• SOURCE RECORDS
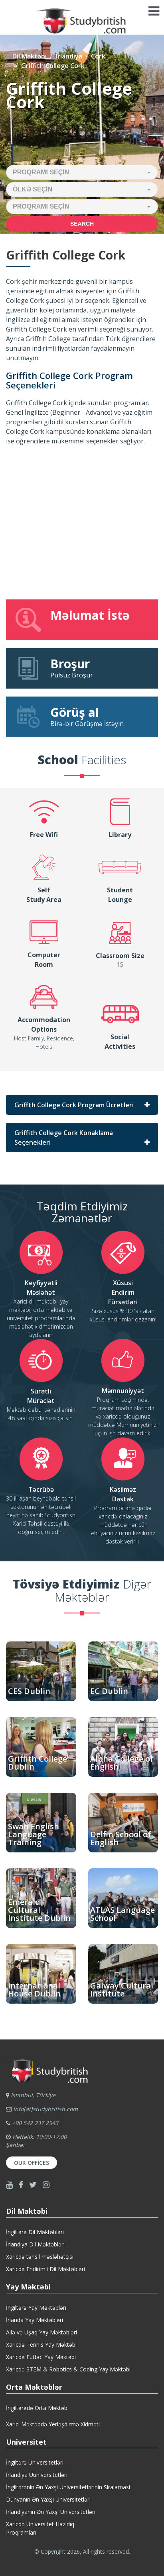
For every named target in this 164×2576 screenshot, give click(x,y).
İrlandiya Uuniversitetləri (36, 2474)
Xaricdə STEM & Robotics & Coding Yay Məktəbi (68, 2369)
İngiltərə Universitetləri (34, 2462)
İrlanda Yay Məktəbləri (34, 2320)
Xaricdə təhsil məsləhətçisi (39, 2256)
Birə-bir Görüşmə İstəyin (82, 716)
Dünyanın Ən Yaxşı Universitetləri (48, 2499)
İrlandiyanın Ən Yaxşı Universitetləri (50, 2512)
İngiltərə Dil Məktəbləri (35, 2232)
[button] (82, 172)
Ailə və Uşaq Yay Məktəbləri (41, 2332)
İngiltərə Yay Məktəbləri (36, 2307)
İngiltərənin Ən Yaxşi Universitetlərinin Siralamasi (68, 2487)
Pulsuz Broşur (82, 668)
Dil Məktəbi (29, 56)
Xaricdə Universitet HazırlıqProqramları (40, 2528)
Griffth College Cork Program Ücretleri (74, 1105)
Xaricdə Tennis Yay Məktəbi (41, 2344)
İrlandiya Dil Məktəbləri (35, 2244)
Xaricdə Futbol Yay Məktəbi (41, 2357)
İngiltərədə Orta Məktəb (36, 2408)
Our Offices (31, 2162)
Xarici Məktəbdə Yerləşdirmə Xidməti (53, 2424)
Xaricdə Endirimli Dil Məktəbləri (45, 2269)
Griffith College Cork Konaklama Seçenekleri (63, 1137)
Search (82, 224)
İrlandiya (68, 56)
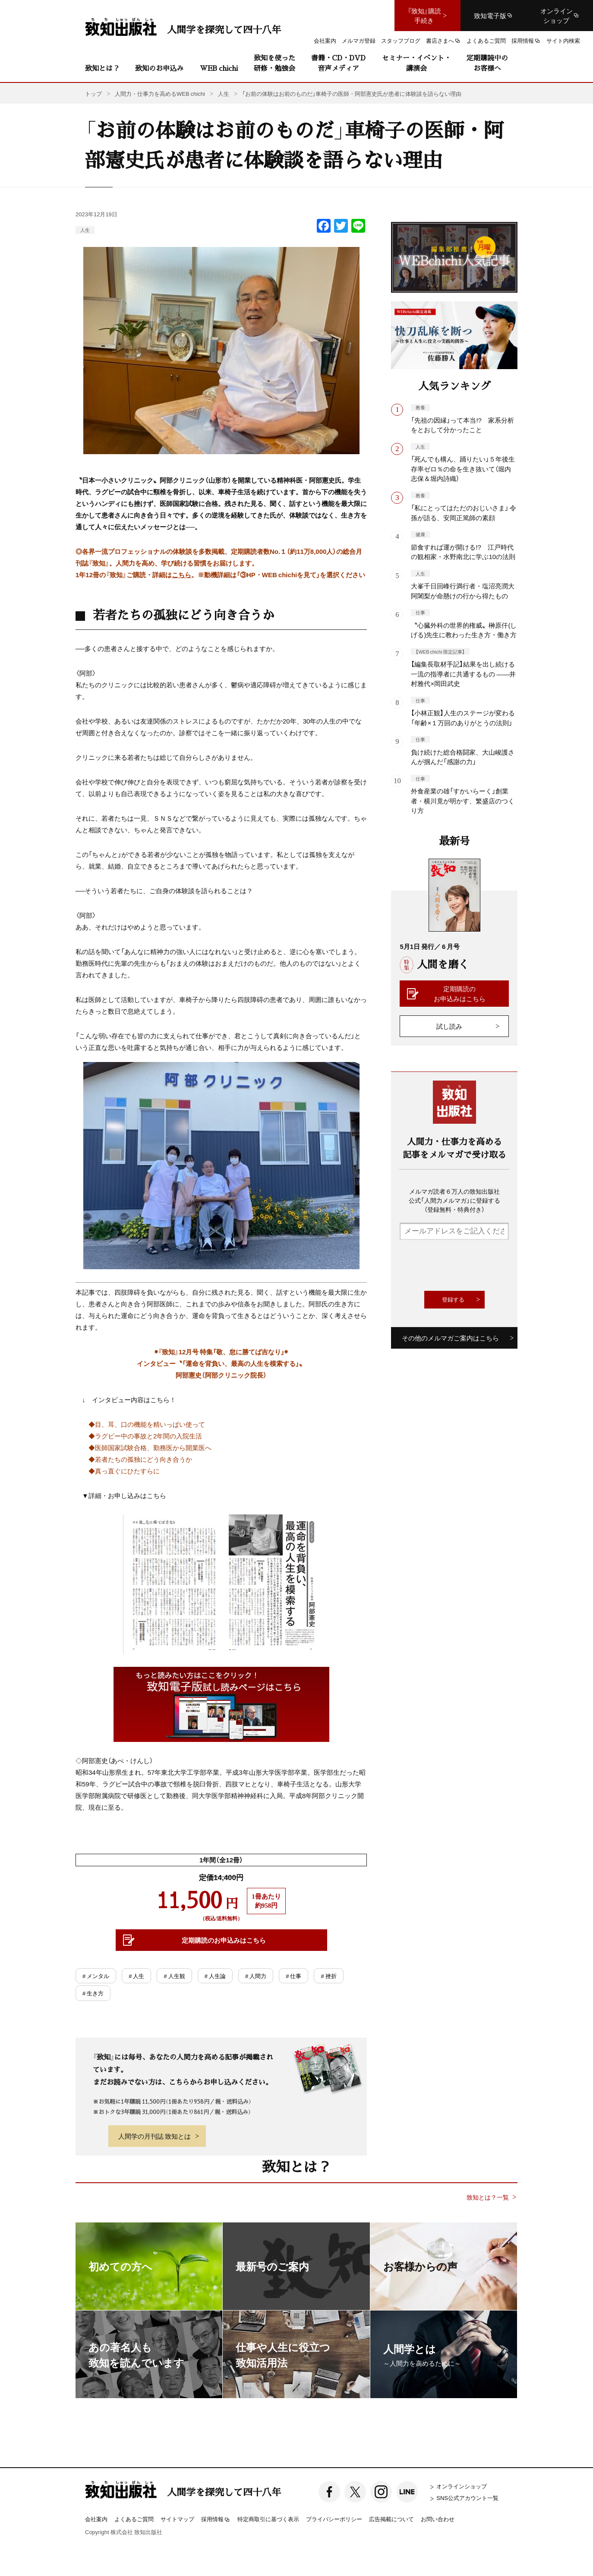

• ASSIGNMENT
The answer must be the exact lines from the line with "Griffith College Cork" to the final line of the data, both ends included, with no pictures.

• EXERCISE SOLUTION
Griffith College Cork Konaklama Seçenekleri (63, 1137)
Search (82, 224)
İrlandiya (68, 56)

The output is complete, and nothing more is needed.